Well, I can’t speak for other mining companies yet, I can only speak about Gembu Mining Development Company.
There is a curve which every mining company is trying to navigate in Nigeria, and we will get there. In the past, mining was a booming practice in Nigeria. I think it is gradually being reinvigorated.
As a member of the Miners Association of Nigeria, we are all working to do well. We have recently said that government should improve the enabling environment, and give the much-needed support to miners.
Your company was among the first set of companies that participated in the NGSA Special Session, recently. What is the take-home from that interaction?
If you listened to the presentation, you will agree that progress is being made. You will also agree that the leadership of theNigerian Geological Survey Agency (NGSA) is doing a fantastic job in a professional and sustainable way.
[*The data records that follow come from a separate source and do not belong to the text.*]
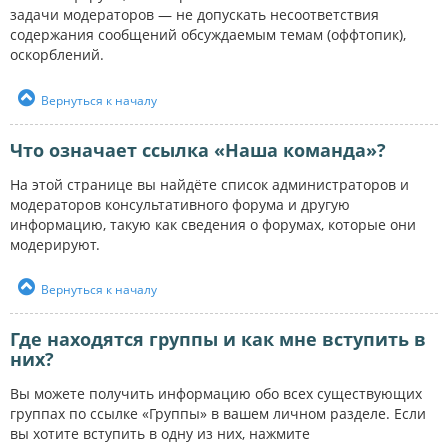
задачи модераторов — не допускать несоответствия
содержания сообщений обсуждаемым темам (оффтопик),
оскорблений.
Вернуться к началу
Что означает ссылка «Наша команда»?
На этой странице вы найдёте список администраторов и
модераторов консультативного форума и другую
информацию, такую как сведения о форумах, которые они
модерируют.
Вернуться к началу
Где находятся группы и как мне вступить в
них?
Вы можете получить информацию обо всех существующих
группах по ссылке «Группы» в вашем личном разделе. Если
вы хотите вступить в одну из них, нажмите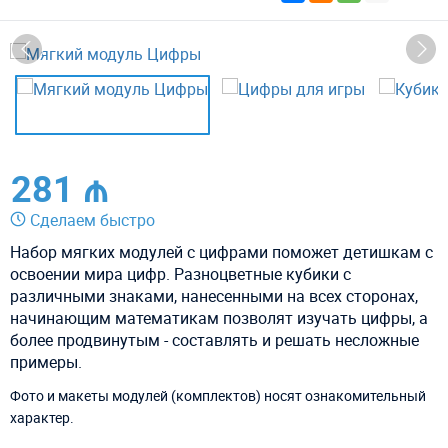
281 ₼
Сделаем быстро
Набор мягких модулей с цифрами поможет детишкам с
освоении мира цифр. Разноцветные кубики с
различными знаками, нанесенными на всех сторонах,
начинающим математикам позволят изучать цифры, а
более продвинутым - составлять и решать несложные
примеры.
Фото и макеты модулей (комплектов) носят ознакомительный
характер.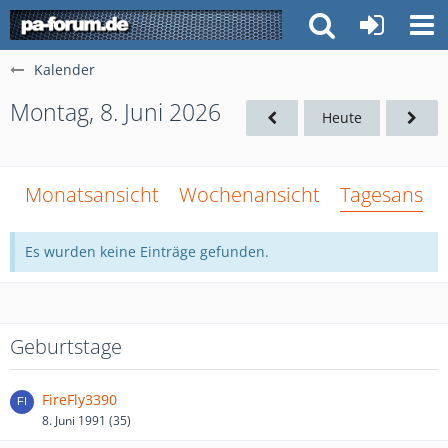
Kalender
Montag, 8. Juni 2026
Heute
Monatsansicht
Wochenansicht
Tagesansich
Es wurden keine Einträge gefunden.
Geburtstage
FireFly3390
8. Juni 1991 (35)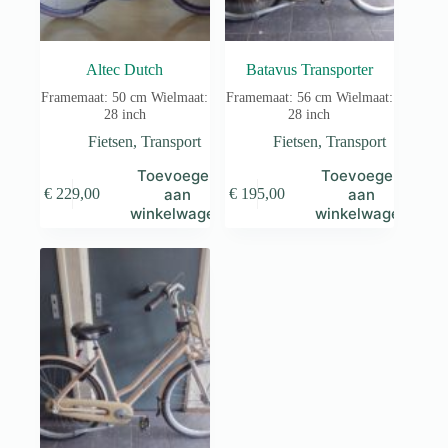
Altec Dutch
Batavus Transporter
Framemaat: 50 cm Wielmaat:
Framemaat: 56 cm Wielmaat:
28 inch
28 inch
Fietsen
,
Transport
Fietsen
,
Transport
Toevoegen
Toevoegen
aan
aan
€
229,00
€
195,00
winkelwagen
winkelwagen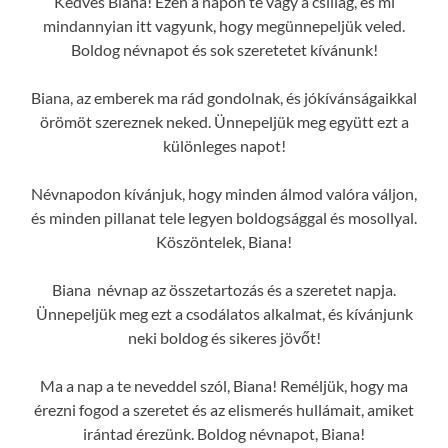
Kedves Biana! Ezen a napon te vagy a csillag, és mi
mindannyian itt vagyunk, hogy megünnepeljük veled.
Boldog névnapot és sok szeretetet kívánunk!
Biana, az emberek ma rád gondolnak, és jókívánságaikkal
örömöt szereznek neked. Ünnepeljük meg együtt ezt a
különleges napot!
Névnapodon kívánjuk, hogy minden álmod valóra váljon,
és minden pillanat tele legyen boldogsággal és mosollyal.
Köszöntelek, Biana!
Biana névnap az összetartozás és a szeretet napja.
Ünnepeljük meg ezt a csodálatos alkalmat, és kívánjunk
neki boldog és sikeres jövőt!
Ma a nap a te neveddel szól, Biana! Reméljük, hogy ma
érezni fogod a szeretet és az elismerés hullámait, amiket
irántad érezünk. Boldog névnapot, Biana!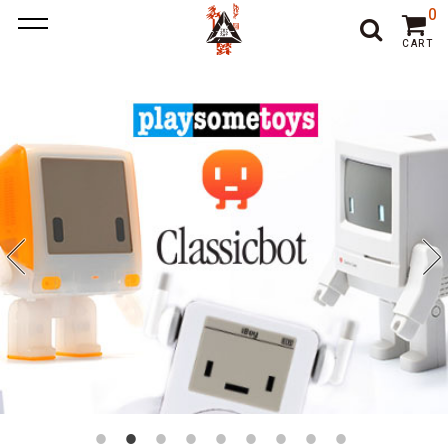
ポーカー アプリ
ポーカー アプリ おすすめ
ポーカー
ポー
0
カーアプリ おすすめ
オンラインポーカー
CART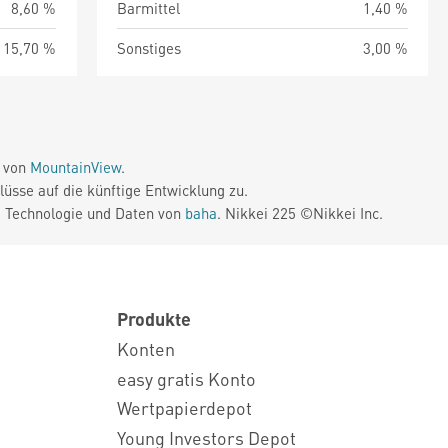
8,60 %
Barmittel
1,40 %
15,70 %
Sonstiges
3,00 %
e von
MountainView
.
üsse auf die künftige Entwicklung zu.
. Technologie und Daten von
baha
. Nikkei 225 ©Nikkei Inc.
Produkte
Konten
easy gratis Konto
Wertpapierdepot
Young Investors Depot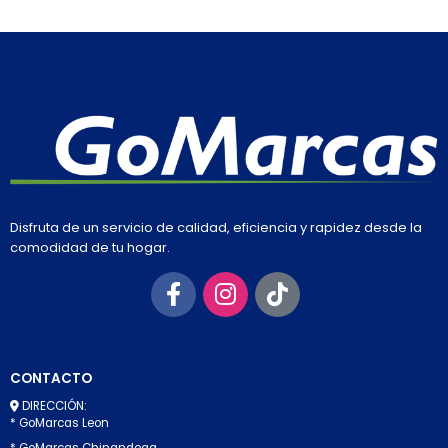
Disfruta de un servicio de calidad, eficiencia y rapidez desde la
comodidad de tu hogar.
CONTACTO
DIRECCIÓN:
* GoMarcas Leon
* GoMarcas Chinandega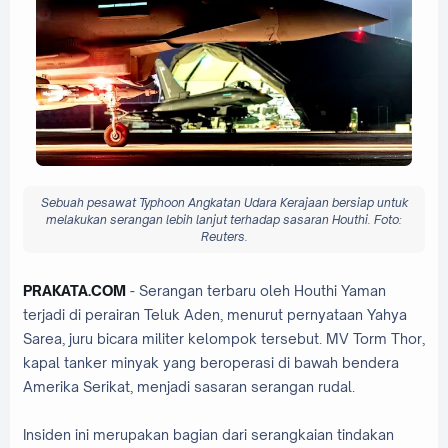
Sebuah pesawat Typhoon Angkatan Udara Kerajaan bersiap untuk
melakukan serangan lebih lanjut terhadap sasaran Houthi. Foto:
Reuters.
PRAKATA.COM
- Serangan terbaru oleh Houthi Yaman
terjadi di perairan Teluk Aden, menurut pernyataan Yahya
Sarea, juru bicara militer kelompok tersebut. MV Torm Thor,
kapal tanker minyak yang beroperasi di bawah bendera
Amerika Serikat, menjadi sasaran serangan rudal.
Insiden ini merupakan bagian dari serangkaian tindakan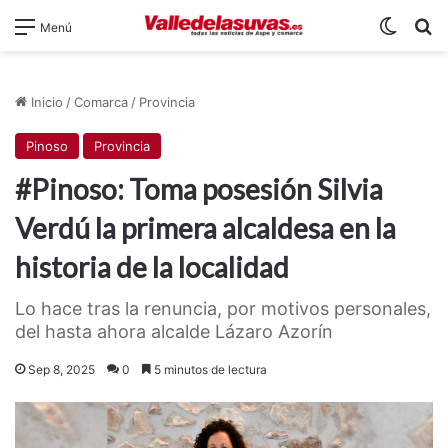
Switch
B
Menú
Inicio
/
Comarca
/
Provincia
Pinoso
Provincia
#Pinoso: Toma posesión Silvia
Verdú la primera alcaldesa en la
historia de la localidad
Lo hace tras la renuncia, por motivos personales,
del hasta ahora alcalde Lázaro Azorín
Sep 8, 2025
0
5 minutos de lectura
For many reasons, we are proud of the NGSA. We are proud, not necessarily because it is an agency of the Federal Government, but because by its efforts and mineral discoveries, the NGSA is doing what the country needs to do to join the rank of leading mining nations.
Let me tell you this: I was a member of the diplomatic community, and I know what it means to make the kind of progress that will determine the decisions of investing public, especially investors from the international community.
So, I am happy that such progress is being made by my own home country, Nigeria. The agency has a solid leadership potential and they have a team spirit, and they are able to realize set goals because the team is working together to realize set goals of generating reliable geosciences data needed by investors. I believe this is what Nigeria needs.
The ongoing increase in the geological data base of solid minerals is an effort that proves the commitment of the NGSA to repositioning Nigerian mining sector in Africa. Look at how they have been able to inculcate science into mining practice, look at how the agency is embracing modernization and technology! It is amazing.
The ability to put scientific knowledge into mineral surveys and discovery is the best thing that can propel Africa’s solid mineral development.
Now, in answering your question, I would say the NGSA is setting a standard, and we are keying into it. We will be able to empirically verify and validate the quality and quantity of solid minerals in Nigeria. This is made possible by the geosciences data and information being made available by the NGSA.
As a diplomat, you watched policy responses of nations to economic challenges. What should Nigeria do in mining to holistically address impact of COVID-19 on the economy?
Globally, the government is in place for the people. This means that government policies must have human face. We need to start making the people look good, because the government is for the people. It should empower the people, and empower the private sector. It should give the people enough power and knowledge like the NGSA and Mining Cadastre Office(MCO) are doing with accessibility to information.
Not only in the mining sector, agencies in Nigeria needed to modernize their ways of reaching out to the public. They should reach-out to communities, set up community-based organizations to harness what they have and enable them to pay taxes. Until when this is not done, foreign miners in the country will continue to take the best part of the minerals because they are the ones who enjoy support from their home governments.
Asians, Chinese are here and they are taking our minerals because they have the technology to do so. Nigeria needs to support indigenous miners so that they too can favorably compete with foreign operators.
Some countries were able to evolve from agrarian to industrial because of citizen support they got. We can do same for Nigeria.